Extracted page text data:

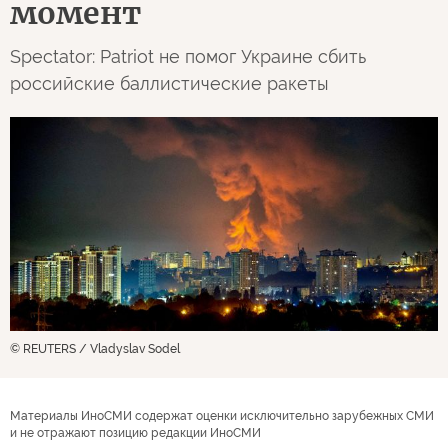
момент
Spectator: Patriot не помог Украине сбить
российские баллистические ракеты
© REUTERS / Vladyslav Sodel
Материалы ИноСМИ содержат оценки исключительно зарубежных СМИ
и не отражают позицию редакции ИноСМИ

==

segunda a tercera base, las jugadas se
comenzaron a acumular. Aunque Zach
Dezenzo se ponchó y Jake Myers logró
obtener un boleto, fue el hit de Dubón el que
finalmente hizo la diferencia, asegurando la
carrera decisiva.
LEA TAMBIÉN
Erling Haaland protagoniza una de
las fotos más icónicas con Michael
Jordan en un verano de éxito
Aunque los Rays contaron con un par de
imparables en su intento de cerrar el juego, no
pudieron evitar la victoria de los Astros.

■ **EXERCISE**: Every line above from the line with "finalmente hizo la diferencia, asegurando la" to the line with "pudieron evitar la victoria de los Astros." is wanted, ends included; write them out exactly and add no other line.

■ **PROBLEM SOLUTION**:
finalmente hizo la diferencia, asegurando la
carrera decisiva.
LEA TAMBIÉN
Erling Haaland protagoniza una de
las fotos más icónicas con Michael
Jordan en un verano de éxito
Aunque los Rays contaron con un par de
imparables en su intento de cerrar el juego, no
pudieron evitar la victoria de los Astros.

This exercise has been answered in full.